Art had always been my best subject; I'd been told I had a good eye. On a clean page of the book I outlined the path where it forked in two directions with the stones either side of it and the trees running alongside.



A group of four girls with Liverpool accents strolled past, heading down the path to the right. I paused until they moved out of frame before going on. It was hotter now and a bead of sweat fell from the tip of my nose and hit the page, creating a smeared shape in front of one tomb. It looked like a blurred ghostly figure.



When I looked up again, a shape like the one I'd made on the page was standing in the near distance, twenty metres or so up the slope. The tomb behind him was a creamy off-white, nearly the same colour as his suit, so I didn't see him clearly until he began to move.

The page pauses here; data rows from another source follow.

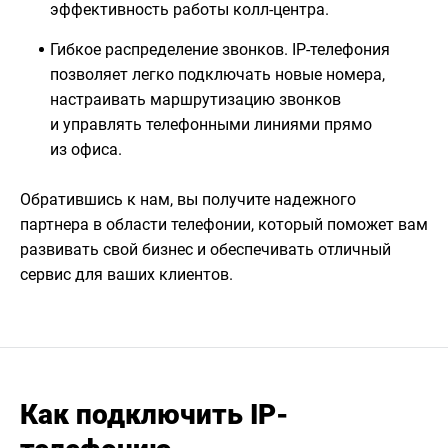
эффективность работы колл-центра.
Гибкое распределение звонков. IP-телефония
позволяет легко подключать новые номера,
настраивать маршрутизацию звонков
и управлять телефонными линиями прямо
из офиса.
Обратившись к нам, вы получите надежного
партнера в области телефонии, который поможет вам
развивать свой бизнес и обеспечивать отличный
сервис для ваших клиентов.
Как подключить IP-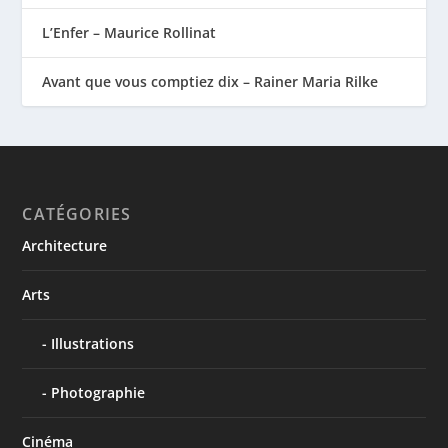
L’Enfer – Maurice Rollinat
Avant que vous comptiez dix – Rainer Maria Rilke
CATÉGORIES
Architecture
Arts
Illustrations
Photographie
Cinéma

He seemed to be waving or gesturing to someone and mopping his face with a handkerchief. It took a moment before I realised he was in trouble. Wobbling on his feet, he stopped near the edge of the path, falling side-on against a marble cross. He looked about ready to keel all the way over.



“Mister?” I said, but he didn't hear. “Mister, are you all right?”



Dropping my sketchpad, I started up the path.



He didn't see me coming. He gripped the cross with one hand, wafting the other for balance.



“My,” he gasped. “Oh my, sometimes it's all too much.”



As I came up beside him, catching him by the elbow, his feet buckled and he fell against me with his full weight, which didn't feel like much at all. When I was sure he wouldn't fall I walked him to the path and sat him down on a square flat stone. He looked around as if he didn't know where he was.



“Should I bring help?” I asked.



He looked up at me with misty grey eyes and a weary smile, the look of a man with the weight of the world on his shoulders.



“No, I'll be fine in a minute. It's only a spell.”



“Are you sure?”



“Yes, young man, I'm sure.”



I ran for the water bottle, uncapping it on my way back and handing it to him. He took it and sipped slowly, staring into space. Looking at the brown liver spots on the backs of his hands and his white-whiskered jaw, I wondered how old he might be. Seventy perhaps. Probably older. Sunlight flared off his bald head like a halo.



He swallowed more water and settled a little, breathing more easily.



“Thank you,” he said at last.



“That's okay. I didn't do anything.”



“Oh, you did more than you know.” He offered his hand, which felt clammy and cold when we shook. “I'm Dudley October. And you are?”



“Ben. Ben Harvester.”



“Ah, one of the Harvesters. An interesting name.”



“Not as interesting as October, I'd say.”



His grey eyes held mine until I had to glance away.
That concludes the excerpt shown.